Considero che il motore immobile dell’atomo spirituale sia la DINAMO KARMICA che obbliga senza lasciare adito ad arbitrio ogni monade-anima alla crescita della coscienza dell’Assoluto. Il che significa che ogni unità a mio parere percorre la propria evoluzione secondo una legge di causalità karmica.
Questi “grani d’Essere” si emozionano ed attraverso i loro percetti si orientano dalla tenebra alla Luce.
Leibniz non parla d’Amore, che strano! Ma non è ovvio che ogni monade tenda verso l’oceano del Samadhi? Dell’Assoluta partecipazione all’infinita Gioia di Dio? Quale “appetito” più grande si può immaginare se non l’ immanente sete d’Amore di tutte le infinite particelle dell’Essere?

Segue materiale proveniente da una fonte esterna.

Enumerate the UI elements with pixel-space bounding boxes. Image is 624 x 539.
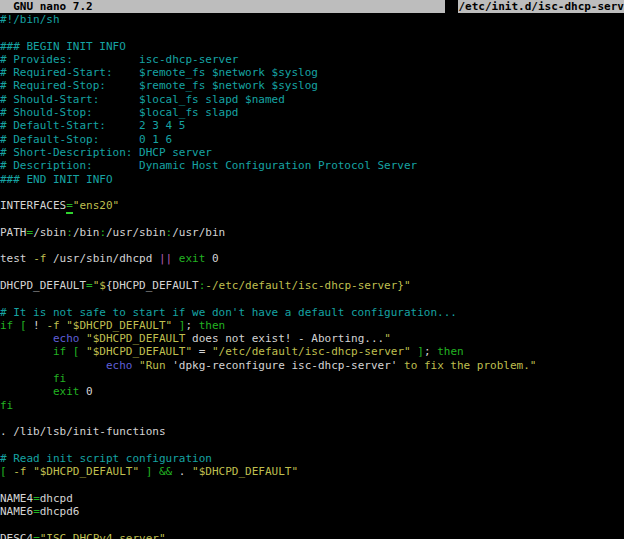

Ogni granello di sabbia è destinato a divenire un atomo di luce poiché è solo l’Amore il fine ultimo della nostra esistenza.
Bene, ed allora immaginate queste infinite monadi-anima pulsanti, frementi nella loro arsura quanto più distanti sono dalla grande foce spirituale. Ognuna di esse è unica, irripetibile, a diversa distanza dal delta di Luce. Ognuna di esse soffre ed il “dolore” è le perentoria dinamo che obbliga l’essere alla riunificazione con l’Essere.
Le monadi hanno una propria ETA’ KARMICA che dipende dalla qualità e dal numero di vite insite in ciascuna di esse. Secondo il mio parere queste unità di conoscenza maturano in relazione ai cicli esistenziali a cui di vita in vita hanno partecipato. Lo iato vitale consente alla monade un percorso esperienziale in cui apprende le parti del Tutto, che sono già insite in essa ma velate da un' “INCOSCIENZA INNATA”. I granelli dell’Essere sono bambini che imparano cadendo ripetute volte, cioè incrementando la propria sofferenza karmica, il successivo primato della stazione eretta. Questa maieutica avviene attraverso la partecipazione ai diversi stati emozionali che educano la cellula e l’angelo alla consapevolezza dell’Amore divino.

Le monadi più sono giovani e meno percepiscono l’UNIONE SACRA di tutti gli atomi dell’Essere. Ignorano (avydia) l’Assoluto ed albergano in esse i percetti emozionali coerenti con la primavera della Vita: l’odio, la rabbia, l’invidia nei confronti di ogni manifestazione d’Amore. Nel passaggio alla stagione dell’Estate comparirà lungo il processo evolutivo la coscienza della fragilità dell’Ego e quindi la paura, il panico. Durante i metaforici mesi di luglio ed agosto la monade percepirà l’incremento della Luce e le emozioni di Pace e Felicità, fino allo zenith del Samadhi. A quel punto si appresterà a lasciare la terra durante l’Autunno e l’Inverno per rigenerarsi a Primavera in un nuovo universo spirituale seguendo un ciclo eternamente vitale.
Le emozioni orientano ogni atomo di Dio alla coscienza dell’Amore ed ognuna di esse riverbera dalle vite precedenti seguendo il principio di causalità karmica.
Siamo quindi irripetibili, uniche monadi spirituali che l’illusione del maya separa e che la Grazia di Dio all’infinito riunisce.